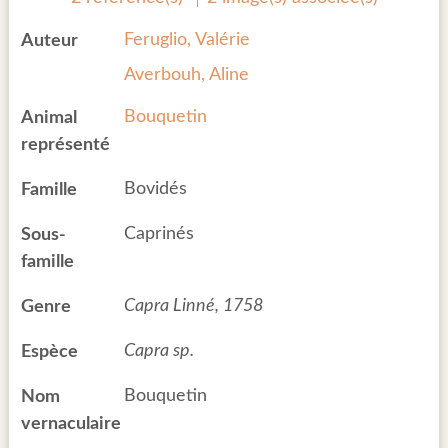
Feruglio, Valérie
Auteur
Averbouh, Aline
Bouquetin
Animal
représenté
Bovidés
Famille
Caprinés
Sous-
famille
Capra Linné, 1758
Genre
Capra sp.
Espèce
Bouquetin
Nom
vernaculaire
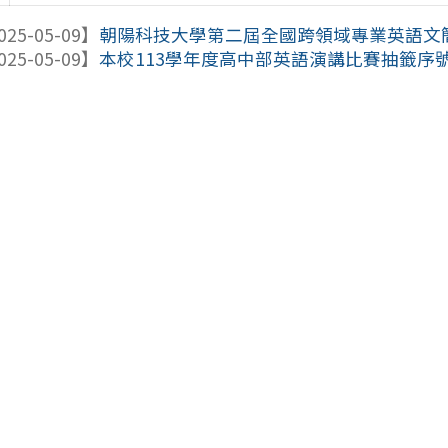
025-05-09】
朝陽科技大學第二屆全國跨領域專業英語文
025-05-09】
本校113學年度高中部英語演講比賽抽籤序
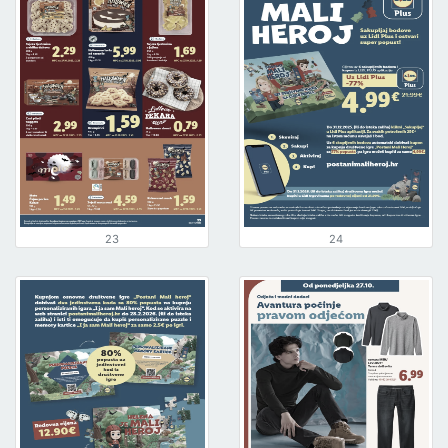
23
24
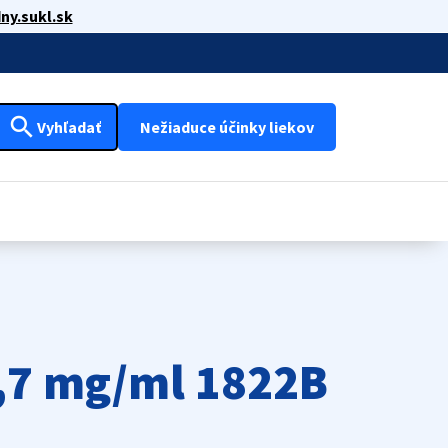
ny.sukl.sk
search
Vyhľadať
Nežiaduce účinky liekov
2,7 mg/ml 1822B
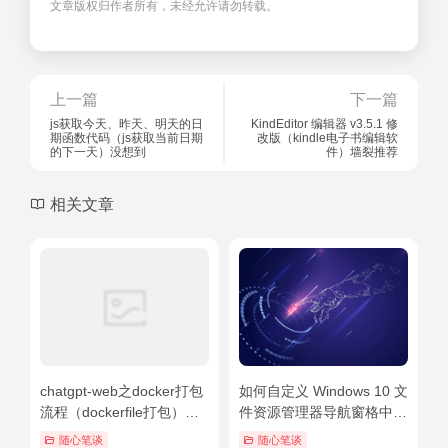
文章版权归作者所有，未经允许请勿转载。
上一篇
下一篇
js获取今天、昨天、明天的日
KindEditor 编辑器 v3.5.1 修
期函数代码（js获取当前日期
改版（kindle电子书编辑软
的下一天）没想到
件）墙裂推荐
相关文章
chatgpt-web之docker打包
如何自定义 Windows 10 文
流程（dockerfile打包）不
件资源管理器导航窗格中的
看后悔
项目？
随心笔谈
随心笔谈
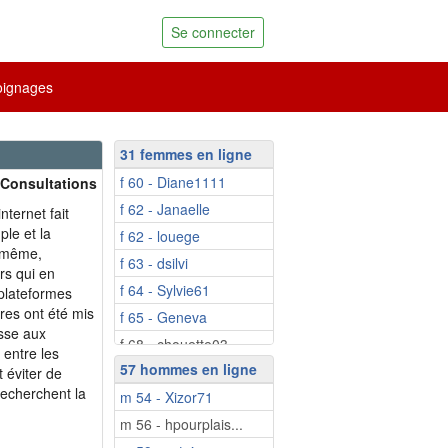
Se connecter
ignages
31 femmes en ligne
f 60 - Diane1111
 Consultations
f 62 - Janaelle
nternet fait
ple et la
f 62 - louege
e même,
f 63 - dsilvi
rs qui en
f 64 - Sylvie61
 plateformes
res ont été mis
f 65 - Geneva
asse aux
f 68 - chouette03
 entre les
57 hommes en ligne
f 69 - carsey
t éviter de
recherchent la
m 54 - Xizor71
f 69 - mamacoeur
m 56 - hpourplais...
f 69 - Aladine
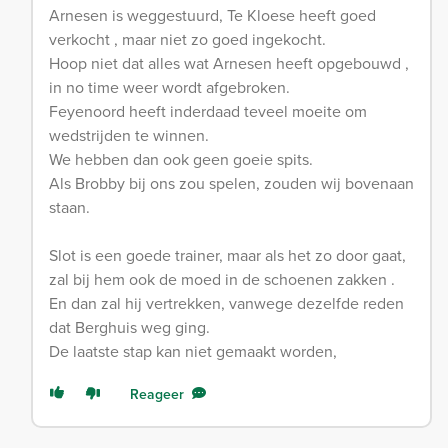
Arnesen is weggestuurd, Te Kloese heeft goed
verkocht , maar niet zo goed ingekocht.
Hoop niet dat alles wat Arnesen heeft opgebouwd ,
in no time weer wordt afgebroken.
Feyenoord heeft inderdaad teveel moeite om
wedstrijden te winnen.
We hebben dan ook geen goeie spits.
Als Brobby bij ons zou spelen, zouden wij bovenaan
staan.
Slot is een goede trainer, maar als het zo door gaat,
zal bij hem ook de moed in de schoenen zakken .
En dan zal hij vertrekken, vanwege dezelfde reden
dat Berghuis weg ging.
De laatste stap kan niet gemaakt worden,
Reageer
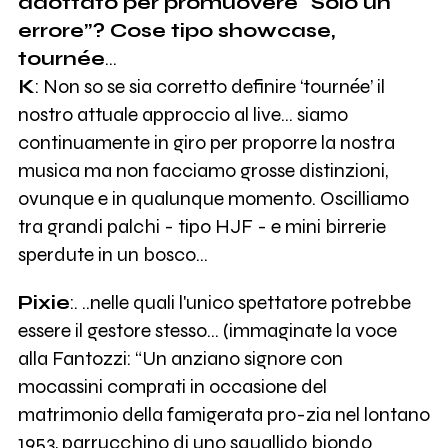
adottato per promuovere “Solo un
errore”? Cose tipo showcase,
tournée
…
K
: Non so se sia corretto definire ‘tournée’ il
nostro attuale approccio al live… siamo
continuamente in giro per proporre la nostra
musica ma non facciamo grosse distinzioni,
ovunque e in qualunque momento. Oscilliamo
tra grandi palchi - tipo HJF - e mini birrerie
sperdute in un bosco...
Pixie
:. ..nelle quali l'unico spettatore potrebbe
essere il gestore stesso... (immaginate la voce
alla Fantozzi: “Un anziano signore con
mocassini comprati in occasione del
matrimonio della famigerata pro-zia nel lontano
1953, parrucchino di uno squallido biondo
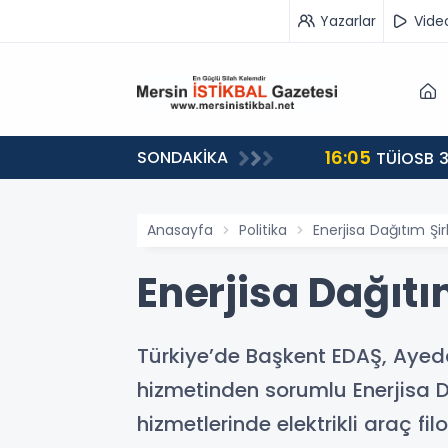
Yazarlar
Vide
16:05
SONDAKİKA
landı
TÜİOSB 3
Anasayfa
Politika
Enerjisa Dağıtım Şirk
Enerjisa Dağıtım
Türkiye’de Başkent EDAŞ, Ayedaş
hizmetinden sorumlu Enerjisa Dağ
hizmetlerinde elektrikli araç fil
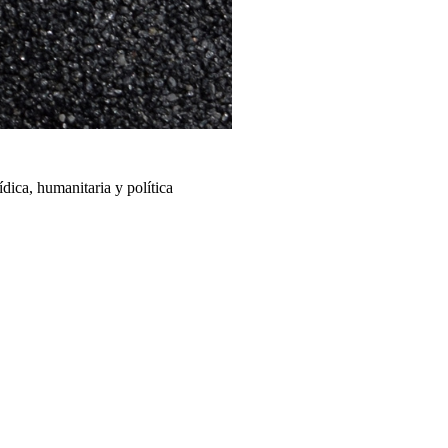
dica, humanitaria y política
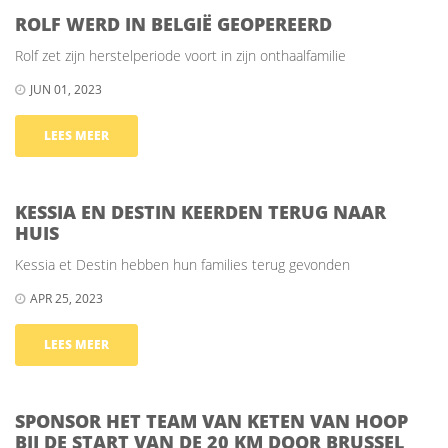
ROLF WERD IN BELGIË GEOPEREERD
Rolf zet zijn herstelperiode voort in zijn onthaalfamilie
JUN 01, 2023
LEES MEER
KESSIA EN DESTIN KEERDEN TERUG NAAR
HUIS
Kessia et Destin hebben hun families terug gevonden
APR 25, 2023
LEES MEER
SPONSOR HET TEAM VAN KETEN VAN HOOP
BIJ DE START VAN DE 20 KM DOOR BRUSSEL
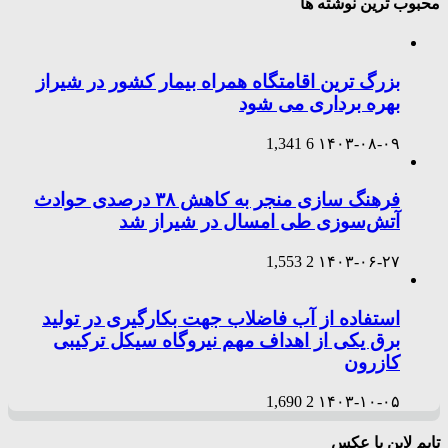
محبوب ترین نوشته ها
بزرگ ترین اقامتگاه همراه بیمار کشور در شیراز
بهره برداری می شود
1,341
6
۱۴۰۳-۰۸-۰۹
فرهنگ سازی منجر به کاهش ۳۸ درصدی حوادث
آتش‌سوزی طی امسال در شیراز شد
1,553
2
۱۴۰۳-۰۶-۲۷
استفاده از آب فاضلاب جهت بکارگیری در تولید
برق یکی از اهداف مهم نیروگاه سیکل ترکیبی
کازرون
1,690
2
۱۴۰۳-۱۰-۰۵
تایم لاین با عکس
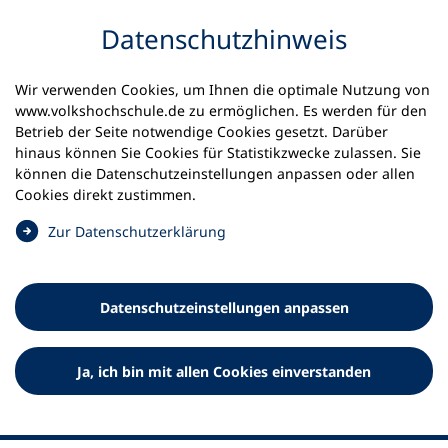
Inhalt anspringen
Datenschutz­hinweis
Wir verwenden Cookies, um Ihnen die optimale Nutzung von
www.volkshochschule.de zu ermöglichen. Es werden für den
Betrieb der Seite notwendige Cookies gesetzt. Darüber
hinaus können Sie Cookies für Statistikzwecke zulassen. Sie
Werkzeuge
können die Datenschutz­einstellungen anpassen oder allen
0
Merkliste
Cookies direkt zustimmen.
Deutscher Volkshochschul-Verband (DVV) e.V.
Fußzeile
(
Zur Datenschutz­erklärung
Ö
Standort Bonn
f
Königswinterer Straße 552 b
f
53227 Bonn
Datenschutz­einstellungen anpassen
n
Standort Berlin
e
Luisenstraße 45
t
Ja, ich bin mit allen Cookies einverstanden
10117 Berlin
i
n
e
i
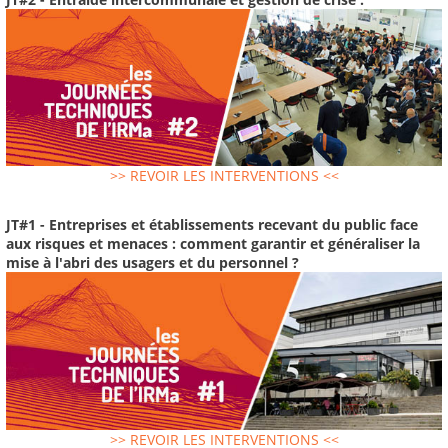
>> REVOIR LES INTERVENTIONS <<
JT#1 - Entreprises et établissements recevant du public face
aux risques et menaces : comment garantir et généraliser la
mise à l'abri des usagers et du personnel ?
>> REVOIR LES INTERVENTIONS <<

◇ ◇ ◇ ◇ ◇ ◇ ◇

» **Requirement**:
From the line with "KESSIA EN DESTIN KEERDEN TERUG NAAR" to the final line of the records, inclusive, set down the lines exactly and add nothing; leave every picture out.

» **Result of this exercise**:
KESSIA EN DESTIN KEERDEN TERUG NAAR
HUIS
Kessia et Destin hebben hun families terug gevonden
APR 25, 2023
LEES MEER
SPONSOR HET TEAM VAN KETEN VAN HOOP
BIJ DE START VAN DE 20 KM DOOR BRUSSEL
محبوب ترین نوشته ها
بزرگ ترین اقامتگاه همراه بیمار کشور در شیراز
بهره برداری می شود
1,341
6
۱۴۰۳-۰۸-۰۹
فرهنگ سازی منجر به کاهش ۳۸ درصدی حوادث
آتش‌سوزی طی امسال در شیراز شد
1,553
2
۱۴۰۳-۰۶-۲۷
استفاده از آب فاضلاب جهت بکارگیری در تولید
برق یکی از اهداف مهم نیروگاه سیکل ترکیبی
کازرون
1,690
2
۱۴۰۳-۱۰-۰۵
تایم لاین با عکس
Inhalt anspringen
Datenschutz­hinweis
Wir verwenden Cookies, um Ihnen die optimale Nutzung von
www.volkshochschule.de zu ermöglichen. Es werden für den
Betrieb der Seite notwendige Cookies gesetzt. Darüber
hinaus können Sie Cookies für Statistikzwecke zulassen. Sie
Werkzeuge
können die Datenschutz­einstellungen anpassen oder allen
0
Merkliste
Cookies direkt zustimmen.
Deutscher Volkshochschul-Verband (DVV) e.V.
Fußzeile
(
Zur Datenschutz­erklärung
Ö
Standort Bonn
f
Königswinterer Straße 552 b
f
53227 Bonn
Datenschutz­einstellungen anpassen
n
Standort Berlin
e
Luisenstraße 45
t
Ja, ich bin mit allen Cookies einverstanden
10117 Berlin
i
n
e
i
>> REVOIR LES INTERVENTIONS <<
JT#1 - Entreprises et établissements recevant du public face
aux risques et menaces : comment garantir et généraliser la
mise à l'abri des usagers et du personnel ?
>> REVOIR LES INTERVENTIONS <<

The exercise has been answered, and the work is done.